I am a researcher from Aidwatch, a community group which monitors development assistance. One of our activities is helping East Timorese NGOs understand and engage with aid agencies, including the World Bank. We are currently preparing some educational materials for these groups, in Indonesian and English.
At the SPF seminar I raised a question concerning the World Bank's support for human rights, in particular self-determination, and your vetoing of some proposals under the agricultural rehabilitation project, in particular the proposed public grain silo. I would appreciate some clarification from you on these two issues, if you don't mind.
1. The World Bank's vetoing of the use of TFET money for public facilities At the seminar you explained World Bank reasons for vetoing the public grain silo. To paraphrase, you said that because of the modest budget of East Timor, it could not afford the maintenance costs of a grain silo -- the World Bank was responsible to the donor countries and its shareholders for seeing the Trust Fund money was effectively used, and the Bank had decided this was not an effective use.
However you did not address the main point of my question, which was: how was this 'vetoing' of funds, given for the people of East Timor by the donor countries, consistent with the human right of self-determination of a people (Article One of both the Covenants of the International Bill of Rights)?
Could you respond to this question concerning self-determination?
I have noted, more generally, that in World Bank reports on programs in East Timor Bank officials have expressed the view that all "revenue raising activities" should be in private hands. This is apparently because the World Bank, for all its talk of public participation and community empowerment, believes that private profit, market-driven mechanisms are the preferable means of economic development.
However, if the people of East Timor through their representatives choose to use the donated Trust Funds to establish a public facility, and decide to raise taxes to maintain it, how is it that the World Bank feels it has the right to block such a political choice?
Further, if the people of East Timor were to decide against the privatisation of facilities, such as the agricultural service centres or the microfinance scheme, on whatever basis, would the World Bank attempt to intervene? What is the World Bank's position on these issues, and will this position be any different after the coming elections?
2. The World Bank's position on human rights In your talk at the SPF seminar you said that while the World Bank generally supported human rights, it had difficulties with some aspects of human rights because your Articles (presumably Article IV: 10) prohibited it from engaging in 'political' activities.
However it is not clear to me how the World Bank will decide which human rights issues are or are not 'political'. For example, is not the decision whether to have a public or a privatised grain silo an intensely political issue?
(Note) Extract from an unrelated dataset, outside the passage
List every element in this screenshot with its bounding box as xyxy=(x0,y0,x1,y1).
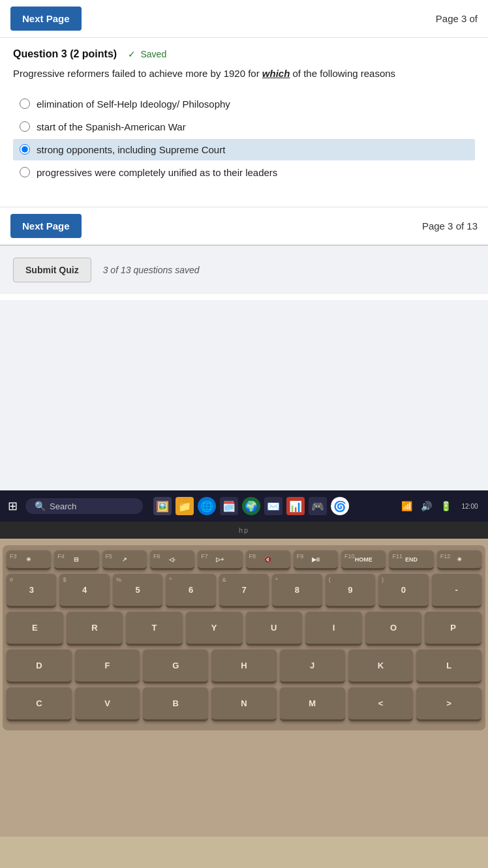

Again, to paraphrase your response, you presented the World Bank as having a "division of labour" which was distinct from the UN bodies which supervised human rights. Continuing with these economic terms you said that human rights was not the "comparative advantage" of the World Bank. The Bank was trying to demonstrate the connections between Bank programs and human rights through "rigorous econometric modelling", but this had not yet succeeded. You also made the point, which I agree is quite valid, that the Bretton Woods institutions were set up before the International Bill of Rights.
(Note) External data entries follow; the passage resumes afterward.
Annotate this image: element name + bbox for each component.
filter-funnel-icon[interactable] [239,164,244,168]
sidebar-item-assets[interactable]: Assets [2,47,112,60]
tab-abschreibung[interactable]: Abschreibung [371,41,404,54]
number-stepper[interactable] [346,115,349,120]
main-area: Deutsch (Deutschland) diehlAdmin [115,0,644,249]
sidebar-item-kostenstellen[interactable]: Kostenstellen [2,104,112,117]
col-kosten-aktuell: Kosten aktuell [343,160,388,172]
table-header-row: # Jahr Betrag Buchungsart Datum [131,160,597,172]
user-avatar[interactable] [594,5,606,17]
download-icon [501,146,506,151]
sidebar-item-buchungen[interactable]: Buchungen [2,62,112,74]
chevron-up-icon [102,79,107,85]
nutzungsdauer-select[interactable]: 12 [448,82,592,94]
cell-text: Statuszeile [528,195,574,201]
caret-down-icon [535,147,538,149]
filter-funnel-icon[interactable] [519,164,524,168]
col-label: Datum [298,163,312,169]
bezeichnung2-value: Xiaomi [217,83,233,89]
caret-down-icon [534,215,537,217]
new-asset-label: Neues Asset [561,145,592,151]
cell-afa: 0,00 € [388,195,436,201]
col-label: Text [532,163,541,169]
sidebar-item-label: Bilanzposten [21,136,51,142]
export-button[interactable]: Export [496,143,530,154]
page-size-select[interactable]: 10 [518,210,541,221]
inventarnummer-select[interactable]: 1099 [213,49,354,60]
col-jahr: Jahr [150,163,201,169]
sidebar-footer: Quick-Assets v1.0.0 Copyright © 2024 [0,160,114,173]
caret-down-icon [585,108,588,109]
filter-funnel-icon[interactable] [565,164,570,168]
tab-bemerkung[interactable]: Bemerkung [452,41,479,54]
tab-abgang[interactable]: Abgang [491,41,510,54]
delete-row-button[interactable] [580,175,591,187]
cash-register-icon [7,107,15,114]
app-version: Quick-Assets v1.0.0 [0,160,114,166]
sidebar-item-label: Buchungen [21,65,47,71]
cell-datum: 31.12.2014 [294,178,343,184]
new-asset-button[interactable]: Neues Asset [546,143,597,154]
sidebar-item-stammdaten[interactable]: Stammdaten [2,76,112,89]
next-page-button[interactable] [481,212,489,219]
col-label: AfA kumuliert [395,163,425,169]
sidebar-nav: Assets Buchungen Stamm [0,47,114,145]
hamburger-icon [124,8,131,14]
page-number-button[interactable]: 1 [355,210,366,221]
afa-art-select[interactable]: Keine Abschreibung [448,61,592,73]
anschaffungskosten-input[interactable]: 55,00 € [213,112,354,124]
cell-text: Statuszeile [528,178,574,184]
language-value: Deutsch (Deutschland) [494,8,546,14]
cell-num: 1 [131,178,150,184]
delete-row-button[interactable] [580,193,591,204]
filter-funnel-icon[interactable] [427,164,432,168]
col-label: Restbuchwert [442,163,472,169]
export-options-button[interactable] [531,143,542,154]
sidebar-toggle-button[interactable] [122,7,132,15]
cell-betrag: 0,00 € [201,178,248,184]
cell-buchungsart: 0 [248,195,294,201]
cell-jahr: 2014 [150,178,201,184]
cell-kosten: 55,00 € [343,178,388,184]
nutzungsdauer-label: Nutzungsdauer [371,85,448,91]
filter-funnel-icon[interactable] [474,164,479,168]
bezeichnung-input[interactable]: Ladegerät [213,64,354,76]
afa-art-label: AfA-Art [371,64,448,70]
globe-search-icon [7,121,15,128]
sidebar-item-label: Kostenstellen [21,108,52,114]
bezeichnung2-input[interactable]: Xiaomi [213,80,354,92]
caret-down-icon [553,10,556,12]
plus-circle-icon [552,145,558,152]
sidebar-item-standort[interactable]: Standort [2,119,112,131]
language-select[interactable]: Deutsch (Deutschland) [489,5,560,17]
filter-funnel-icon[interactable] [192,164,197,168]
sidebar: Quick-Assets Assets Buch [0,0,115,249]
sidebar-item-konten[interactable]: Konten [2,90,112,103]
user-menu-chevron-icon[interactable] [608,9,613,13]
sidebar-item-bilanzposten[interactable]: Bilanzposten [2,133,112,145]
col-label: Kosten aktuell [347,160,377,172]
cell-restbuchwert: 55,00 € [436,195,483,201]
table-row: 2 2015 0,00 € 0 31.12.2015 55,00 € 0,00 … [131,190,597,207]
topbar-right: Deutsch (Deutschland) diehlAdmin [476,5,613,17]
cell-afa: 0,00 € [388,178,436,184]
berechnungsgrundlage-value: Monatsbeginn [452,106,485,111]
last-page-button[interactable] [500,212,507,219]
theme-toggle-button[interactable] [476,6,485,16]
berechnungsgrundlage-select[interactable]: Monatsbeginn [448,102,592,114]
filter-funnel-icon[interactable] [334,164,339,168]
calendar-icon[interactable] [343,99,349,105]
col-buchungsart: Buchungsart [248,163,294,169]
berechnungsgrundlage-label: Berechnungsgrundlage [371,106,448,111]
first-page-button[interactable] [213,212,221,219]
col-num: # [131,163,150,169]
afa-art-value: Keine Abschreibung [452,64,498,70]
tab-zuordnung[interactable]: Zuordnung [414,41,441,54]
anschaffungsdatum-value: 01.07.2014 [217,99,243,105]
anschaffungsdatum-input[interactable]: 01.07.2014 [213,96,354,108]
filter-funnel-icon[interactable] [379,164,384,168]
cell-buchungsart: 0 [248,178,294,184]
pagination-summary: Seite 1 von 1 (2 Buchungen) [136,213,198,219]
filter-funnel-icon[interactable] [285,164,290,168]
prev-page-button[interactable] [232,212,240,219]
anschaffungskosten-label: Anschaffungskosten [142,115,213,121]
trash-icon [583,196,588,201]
Further to these comments, and because we feel this is a very important issue, Aidwatch would like some clarification of the World Bank's position on these additional matters:
1. Do you accept that the distinction between 'political' human rights and decisions concerning economic development, is rather artificial? Surely democratically constituted peoples around the world have development choices? And does not the process of deciding this distinction pose dilemmas for an agency such as the World Bank, which attempts to portray many of its functions as "technical"?
2. Given the very high level of ratification of the international Bill of Rights (including by most members of the IBRD) will the World Bank seek a revision of its articles, to "have regard to" human rights obligations in its economic planning? We understand that "a member, a Governor or the Executive Directors" can propose such an amendment (Article VIII).